と、私はタロットを見ながら思うのです。(大きな悟りに至っているわけではないので、大それたことは言えませんが)
小さな「悟り」があることは、大きな「悟り」があるからという前提にもなります。
小さな悟りを積み重ねると、真の悟りになるという考えではなく、もともと悟っている存在で完全であることを、小さな悟りを蓄積して(刺激にして)思い出すという方向性の逆で見るのです。すると、大きな「悟り」が自分のどこかにすでに存在していることを想定できるようになります。
すでに自分は悟っている存在ながら、現実生活の中であえてハンディをつけ、悟りゲームを楽しんでいるようなものと考えればよいでしょう。
マルセイユタロットは大アルカナと小アルカナのデザインが明確に区別されているのが特徴です。
私も当初はよくわからないところもあったのですが、これは明らかに意図してそうされていることが次第に確信をもって理解できてきました。
占い的にタロットを使っていてはなかなかわからないことであり、そのため、占い師の使うタロットは大も小もほぼ同じデザインであったり、同じような絵柄であったりするカードが使われるわけです。その方が「占い」としては使いやすいでしょう。
しかしマルセイユタロットはふたつ(大アルカナと小アルカナ)を区別する必要があったのです。
それが、先述した大きなテーマと小さな身近なテーマとの区別であり、そしてタロットがセット(デッキ)としてひと組78枚(大アルカナ22枚・小アルカナ56枚)であるように、大と小のアルカナが合わされることで、大テーマと小テーマの統合が図られる仕組みになっているのです。

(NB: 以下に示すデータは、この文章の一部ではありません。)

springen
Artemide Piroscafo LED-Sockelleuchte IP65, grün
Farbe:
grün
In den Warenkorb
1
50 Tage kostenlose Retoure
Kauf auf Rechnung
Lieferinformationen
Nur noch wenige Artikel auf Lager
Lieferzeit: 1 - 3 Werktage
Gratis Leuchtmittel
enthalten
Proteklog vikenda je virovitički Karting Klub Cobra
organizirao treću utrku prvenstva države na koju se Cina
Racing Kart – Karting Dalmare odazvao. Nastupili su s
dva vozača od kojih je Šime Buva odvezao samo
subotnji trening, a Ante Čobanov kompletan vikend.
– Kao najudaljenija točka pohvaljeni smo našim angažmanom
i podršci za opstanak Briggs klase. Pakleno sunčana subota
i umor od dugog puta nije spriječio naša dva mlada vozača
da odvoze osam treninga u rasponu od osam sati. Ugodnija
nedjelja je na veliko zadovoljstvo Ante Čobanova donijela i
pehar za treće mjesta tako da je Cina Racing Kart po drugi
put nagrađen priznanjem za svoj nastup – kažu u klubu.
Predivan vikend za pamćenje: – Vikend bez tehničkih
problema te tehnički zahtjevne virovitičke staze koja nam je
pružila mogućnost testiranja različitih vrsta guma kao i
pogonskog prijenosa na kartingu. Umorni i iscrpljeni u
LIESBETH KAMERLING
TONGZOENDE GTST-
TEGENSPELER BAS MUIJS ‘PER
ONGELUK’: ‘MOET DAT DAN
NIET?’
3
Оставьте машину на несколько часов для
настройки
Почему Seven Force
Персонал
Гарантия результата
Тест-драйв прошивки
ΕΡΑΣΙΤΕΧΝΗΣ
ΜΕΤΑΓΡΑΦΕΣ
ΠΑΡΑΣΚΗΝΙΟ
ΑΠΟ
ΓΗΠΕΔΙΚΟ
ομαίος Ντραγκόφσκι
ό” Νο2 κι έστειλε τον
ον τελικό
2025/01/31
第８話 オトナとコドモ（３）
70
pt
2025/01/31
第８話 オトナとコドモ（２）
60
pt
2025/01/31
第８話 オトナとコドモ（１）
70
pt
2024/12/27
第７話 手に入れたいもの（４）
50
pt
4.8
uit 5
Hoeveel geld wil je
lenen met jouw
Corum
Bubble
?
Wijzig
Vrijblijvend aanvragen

しかも、大アルカナにもそれぞれ小さなテーマが含まれており、どのカードもたった一枚だけで完全性が象徴されています。それゆえ、一枚一枚を具体的なテーマや課題にも象徴させることができ、抽象的ながら具体的な事柄に対処することが可能になってくるのです。
今さらながら、マルセイユタロットのおそるべきとも言える、その計算しつくされた構成と構造に、驚きを覚えます。